Tidak semua pasangan dapat melakukan proses reproduksi secara normal.
Sebagian kecil diantaranya memiliki berbagai kendala yang tidak memungkinkan
mereka memiliki keturunan. Pada wanita, kendala ini dapat berupa sistik ovari, hipofungsi ovarium, gangguan pada saluran
reproduksi dan rendahnya kadar hormon progesteron. Sedangkan pada pria, berupa
abnormalitas spermatozoa, kriptorkhid, azoospermia, necrospermia dan rendahnya
kadar testosteron. Kendala ini merupakan tantangan bagi para ahli yang
berkecimpung dalam bidang medis khususnya reproduksi. Mereka terus memikirkan
kemungkinan-kemungkinan yang dapat membantu pasangan ini keluar dari kesulitan,
dengan dasar Ilmu Reproduksi dikembangkanlah teknik fertilisasi in vitro dan
kloning.
Fertilisasi in vitro dilakukan dengan mengikuti beberapa tahap
pendahuluan, yakni sel sperma dan sel telur dikoleksi dari pasangan yang ingin
mengikuti program bayi tabung. Sel
sperma dan sel telur dievaluasi kualitasnya dan hanya sel sperma dan sel telur
yang berkualitas digunakan untuk fertilisasi. Fertilisasi dilakukan di dalam
cawan petri yang mengandung media sesuai dengan kondisi in vivo, kemudian
disimpan dalam inkubator sampai embrio
berkembang. Embrio yang berkembang
dengan kualitas excellent dipilih untuk ditransfer ke dalam rahim donor (mother
hoster). Selanjutnya embrio
dipelihara dalam rahim donor sampai dilahirkan.

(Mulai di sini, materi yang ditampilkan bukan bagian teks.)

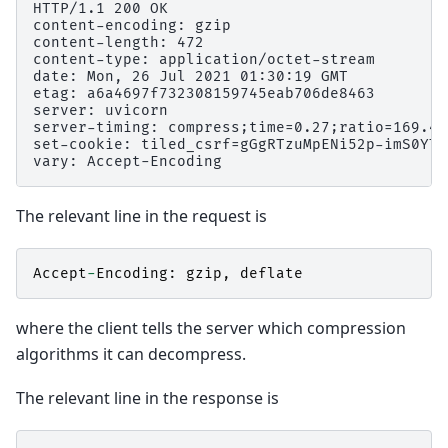
HTTP/1.1 200 OK

content-encoding: gzip

content-length: 472

content-type: application/octet-stream

date: Mon, 26 Jul 2021 01:30:19 GMT

etag: a6a4697f732308159745eab706de8463

server: uvicorn

server-timing: compress;time=0.27;ratio=169.49
set-cookie: tiled_csrf=gGgRTzuMpENi52p-imS0YTH
The relevant line in the request is
Accept
-
Encoding
:
gzip
,
deflate
where the client tells the server which compression
algorithms it can decompress.
The relevant line in the response is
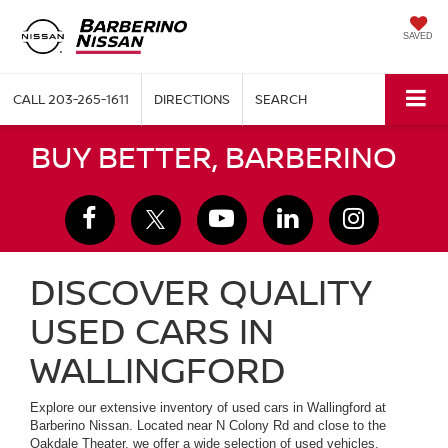
SAVED
CALL
203-265-1611
DIRECTIONS
SEARCH
BUY BETTER, BARBERINO
DISCOVER QUALITY
USED CARS IN
WALLINGFORD
Explore our extensive inventory of used cars in Wallingford at
Barberino Nissan. Located near N Colony Rd and close to the
Oakdale Theater, we offer a wide selection of used vehicles,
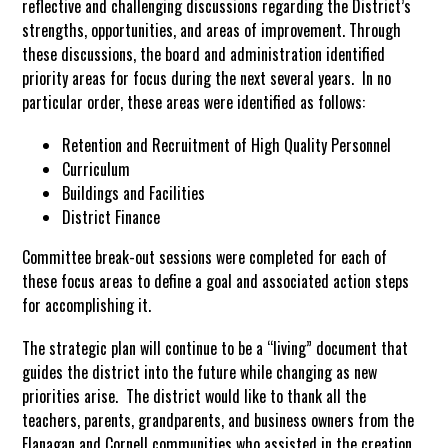
reflective and challenging discussions regarding the District’s
strengths, opportunities, and areas of improvement. Through
these discussions, the board and administration identified
priority areas for focus during the next several years. In no
particular order, these areas were identified as follows:
Retention and Recruitment of High Quality Personnel
Curriculum
Buildings and Facilities
District Finance
Committee break-out sessions were completed for each of
these focus areas to define a goal and associated action steps
for accomplishing it.
The strategic plan will continue to be a “living” document that
guides the district into the future while changing as new
priorities arise. The district would like to thank all the
teachers, parents, grandparents, and business owners from the
Flanagan and Cornell communities who assisted in the creation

Dalam perkembangan teknik ini, sel sperma atau sel telur tidak hanya diperoleh dari pasangan yang menikah tetapi juga dapat diperoleh dari bank sperma atau pendonor sperma/sel telur. Disamping itu, embrio yang dihasilkan tidak hanya ditransfer kembali ke rahim ibunya tetapi dapat juga kerahim wanita lain. Contoh kasus seorang wanita post menopausal berusia 59 tahun berhasil melahirkan anak kembar pada tahun 1993 (Squier, 1994). Ilustrasi metode fertilisasi in vitro ditunjukkan pada Gambar 1.
Gambar
1. Ilustrasi fertilisasi in vitro
Kloning adalah upaya untuk memproduksi sejumlah individu yang secara
genetik identik. Metode ini dapat
dilakukan melalui proses sexual dengan fertilisasi in vitro dan aseksual dengan
menggunakan sel somatis sebagai sumber gen (Gambar2). Pada kloning seksual, langkah awal yang dilakukan adalah
fertilisasi in vitro. Setelah
embrio terbentuk dan berkembang mencapai 4 sampai 8 sel maka dilakukan splitting
(pemotongan dengan teknik mikromanipulasi) menjadi dua atau empat bagian.
Bagian-bagian embrio ini dapat ditumbuhkan kembali
dalam inkubator hingga berkembang menjadi
embrio normal yang memiliki genetik sama.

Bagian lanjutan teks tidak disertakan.